Robert Frank died on September 9 at the ripe old age of 94, and his seminal book remains a big influence on, and inspiration to, generations of street and documentary photographers. Indeed, Joel Meyerowitz was so taken with the book after reading it as a young man, he quit his job at an advertising agency. “[The pictures] all seemed to have drama to them. It was just thrilling to me to see that you could stop life with a camera.”

While his signature work involved shooting Americans, Frank himself arrived in the country as an outsider. He was born in Switzerland in 1924 and emigrated to the US in 1947, landing a job as a fashion photographer at Harper’s Bazaar. Frank’s big break as a documentary photographer came in the mid-50s, when he won Guggenheim Fellowships which allowed him to fund his two-year photographic road trip. Over 28,000 images were taken for The Americans, and he captured many aspects of a society, which, while enjoying the fruits of the postwar consumer boom, was also riven with inequality.

Photograph by © Robert Frank / Courtesy Pace/MacGill

Following the publication of The Americans, Frank moved into more experimental film making but published a second, more autobiographical photography book, The Lines of My Hand, in 1972. Awards and plaudits followed but Frank’s family life was, sadly, more traumatic. His daughter died in a plane crash in 1971, while his schizophrenic son Pablo died in 1994.

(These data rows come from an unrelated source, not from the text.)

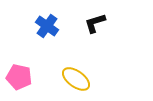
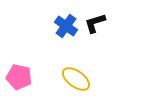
blue cross: moved 19 px right
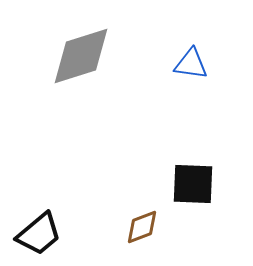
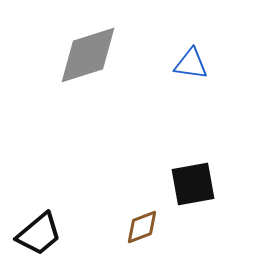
gray diamond: moved 7 px right, 1 px up
black square: rotated 12 degrees counterclockwise
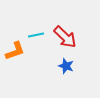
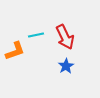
red arrow: rotated 20 degrees clockwise
blue star: rotated 21 degrees clockwise
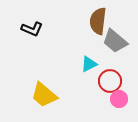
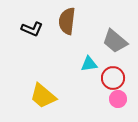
brown semicircle: moved 31 px left
cyan triangle: rotated 18 degrees clockwise
red circle: moved 3 px right, 3 px up
yellow trapezoid: moved 1 px left, 1 px down
pink circle: moved 1 px left
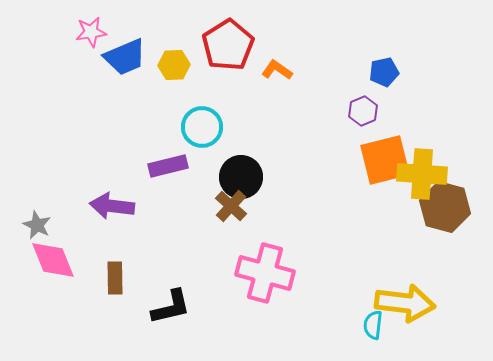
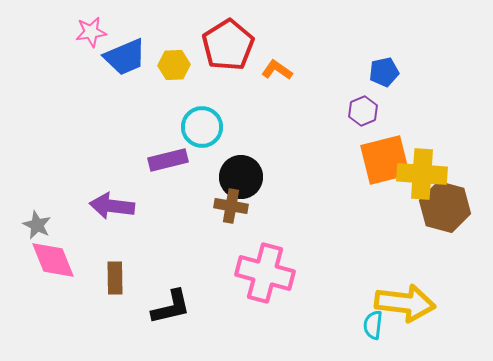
purple rectangle: moved 6 px up
brown cross: rotated 32 degrees counterclockwise
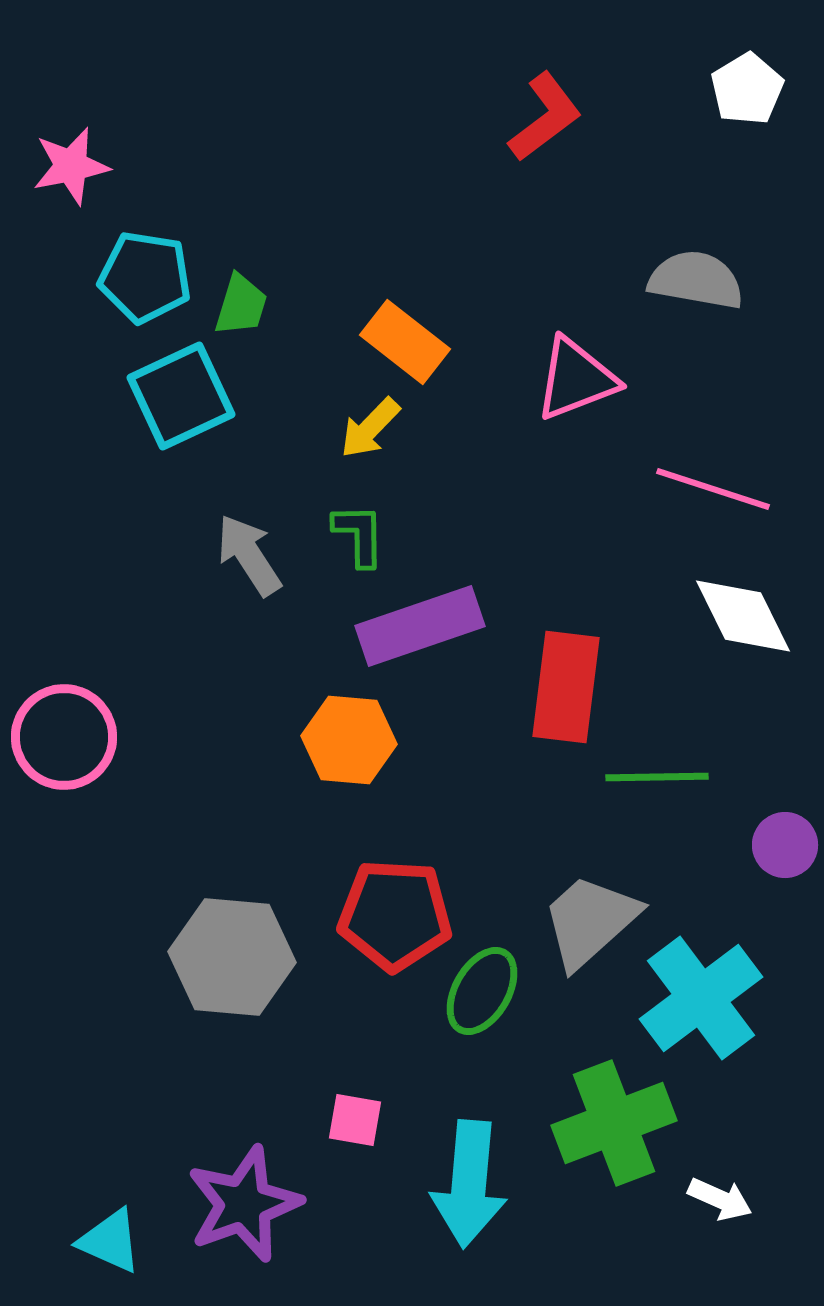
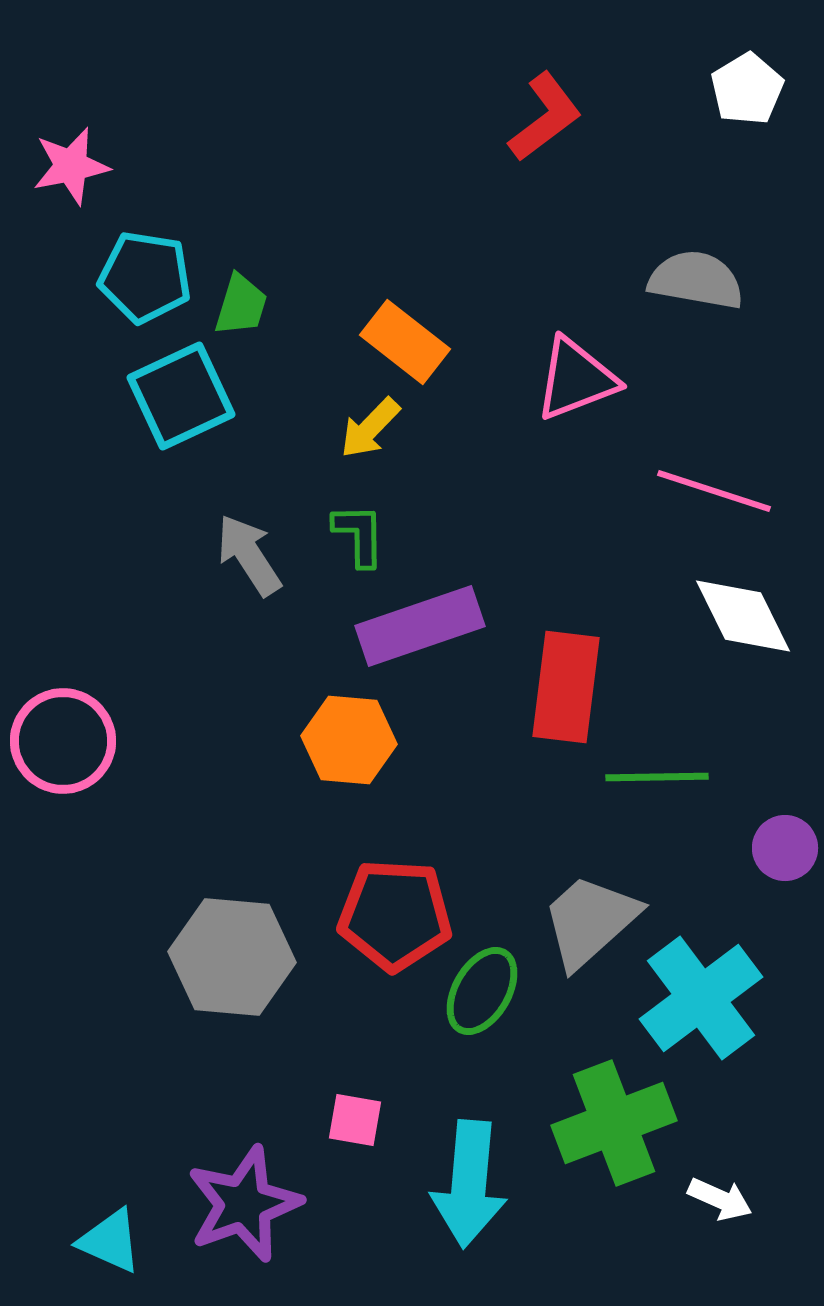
pink line: moved 1 px right, 2 px down
pink circle: moved 1 px left, 4 px down
purple circle: moved 3 px down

Photograph by © Robert Frank / Courtesy Pace/MacGill

Although a shy public speaker, Frank continued to give talks and attend photographic events until the years immediately before his death. The final word goes on Robert Frank goes to Jack Kerouac, the ultimate road tripper, who wrote an appropriately loose and jazzy introduction to The Americans. “To Robert Frank I now give this message: you got eyes.”